[WHAT THE EXERCISE ASKS] How many lines in this material include the string "Vitex"? Answer with the number and nothing further.

=== Begin Enclosure ===

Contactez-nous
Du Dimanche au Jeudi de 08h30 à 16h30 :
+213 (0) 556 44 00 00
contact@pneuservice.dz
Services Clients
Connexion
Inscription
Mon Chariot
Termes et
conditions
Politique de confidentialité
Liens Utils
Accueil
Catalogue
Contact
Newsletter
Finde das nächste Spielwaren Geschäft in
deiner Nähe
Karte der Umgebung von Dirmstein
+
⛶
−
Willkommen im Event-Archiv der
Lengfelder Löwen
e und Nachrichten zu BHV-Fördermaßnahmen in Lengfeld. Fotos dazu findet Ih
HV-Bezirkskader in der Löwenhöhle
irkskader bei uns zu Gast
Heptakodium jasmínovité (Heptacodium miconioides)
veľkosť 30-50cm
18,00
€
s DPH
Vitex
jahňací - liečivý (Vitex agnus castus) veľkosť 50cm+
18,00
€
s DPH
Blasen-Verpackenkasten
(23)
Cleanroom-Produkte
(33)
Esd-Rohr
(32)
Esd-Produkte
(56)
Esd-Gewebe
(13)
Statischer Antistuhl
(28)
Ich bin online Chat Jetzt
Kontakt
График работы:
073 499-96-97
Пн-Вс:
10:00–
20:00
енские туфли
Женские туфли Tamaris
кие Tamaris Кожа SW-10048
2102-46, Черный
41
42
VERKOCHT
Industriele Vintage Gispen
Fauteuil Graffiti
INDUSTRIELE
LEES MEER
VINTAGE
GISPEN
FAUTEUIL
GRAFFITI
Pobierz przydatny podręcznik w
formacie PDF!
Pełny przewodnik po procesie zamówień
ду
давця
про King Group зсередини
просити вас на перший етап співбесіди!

=== End Enclosure ===
=== Begin Enclosure ===

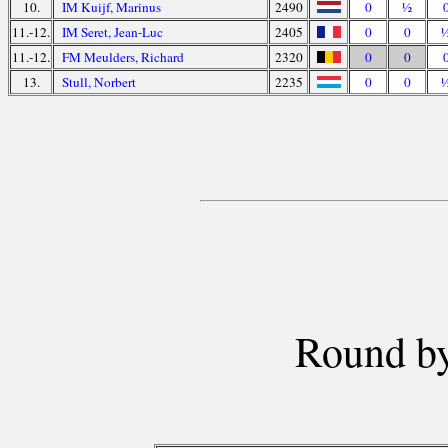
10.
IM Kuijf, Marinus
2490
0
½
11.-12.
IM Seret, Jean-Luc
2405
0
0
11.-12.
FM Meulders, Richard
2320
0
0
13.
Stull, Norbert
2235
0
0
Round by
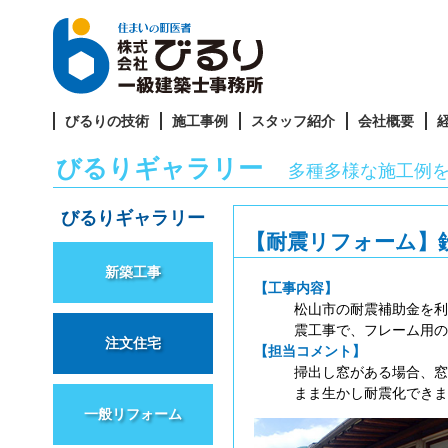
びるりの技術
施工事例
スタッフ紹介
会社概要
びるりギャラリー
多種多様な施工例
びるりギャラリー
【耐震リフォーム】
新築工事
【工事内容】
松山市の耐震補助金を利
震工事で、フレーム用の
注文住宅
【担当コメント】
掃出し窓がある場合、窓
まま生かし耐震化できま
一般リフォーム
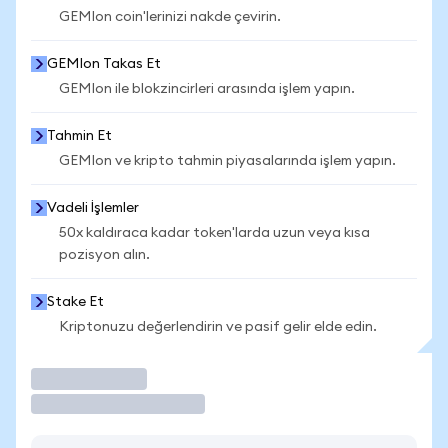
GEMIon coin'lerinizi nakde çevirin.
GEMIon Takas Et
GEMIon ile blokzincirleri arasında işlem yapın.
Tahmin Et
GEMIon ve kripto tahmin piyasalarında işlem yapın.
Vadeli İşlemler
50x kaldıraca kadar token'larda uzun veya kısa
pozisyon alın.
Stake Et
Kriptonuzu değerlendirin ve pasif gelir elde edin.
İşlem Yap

=== End Enclosure ===
=== Begin Enclosure ===

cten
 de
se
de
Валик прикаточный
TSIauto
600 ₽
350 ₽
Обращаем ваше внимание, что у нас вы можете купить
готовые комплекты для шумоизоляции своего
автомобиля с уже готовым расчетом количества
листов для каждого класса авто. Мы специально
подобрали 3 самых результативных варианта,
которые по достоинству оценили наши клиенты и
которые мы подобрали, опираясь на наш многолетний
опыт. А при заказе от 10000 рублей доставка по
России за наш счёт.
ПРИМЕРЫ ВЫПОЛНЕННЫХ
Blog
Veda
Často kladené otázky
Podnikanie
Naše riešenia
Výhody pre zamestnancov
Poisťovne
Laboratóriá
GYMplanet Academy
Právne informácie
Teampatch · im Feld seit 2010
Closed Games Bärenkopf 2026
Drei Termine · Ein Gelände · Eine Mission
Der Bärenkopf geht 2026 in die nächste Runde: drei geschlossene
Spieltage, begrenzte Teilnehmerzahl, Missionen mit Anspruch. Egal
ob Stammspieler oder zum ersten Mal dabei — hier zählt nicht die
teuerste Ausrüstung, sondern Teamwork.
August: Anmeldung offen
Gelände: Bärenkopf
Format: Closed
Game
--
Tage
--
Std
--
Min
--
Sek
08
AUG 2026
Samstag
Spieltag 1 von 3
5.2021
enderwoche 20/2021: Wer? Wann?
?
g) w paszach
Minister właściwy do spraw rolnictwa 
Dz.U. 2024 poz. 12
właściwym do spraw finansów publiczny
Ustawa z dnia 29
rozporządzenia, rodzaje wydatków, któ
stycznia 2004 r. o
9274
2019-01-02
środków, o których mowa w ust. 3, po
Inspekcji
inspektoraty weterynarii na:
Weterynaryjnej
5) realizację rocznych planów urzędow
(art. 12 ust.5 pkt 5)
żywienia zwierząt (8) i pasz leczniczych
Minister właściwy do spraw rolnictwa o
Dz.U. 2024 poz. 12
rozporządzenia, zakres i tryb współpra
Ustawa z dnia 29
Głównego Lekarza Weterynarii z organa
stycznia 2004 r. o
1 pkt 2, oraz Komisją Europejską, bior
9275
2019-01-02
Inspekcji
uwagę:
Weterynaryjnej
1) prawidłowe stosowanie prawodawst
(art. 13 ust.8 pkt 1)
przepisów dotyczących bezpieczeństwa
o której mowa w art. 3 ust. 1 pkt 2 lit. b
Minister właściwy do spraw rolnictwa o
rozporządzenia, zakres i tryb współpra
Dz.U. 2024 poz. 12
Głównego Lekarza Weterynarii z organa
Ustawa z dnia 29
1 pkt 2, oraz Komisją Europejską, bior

=== End Enclosure ===

[RESULT] 2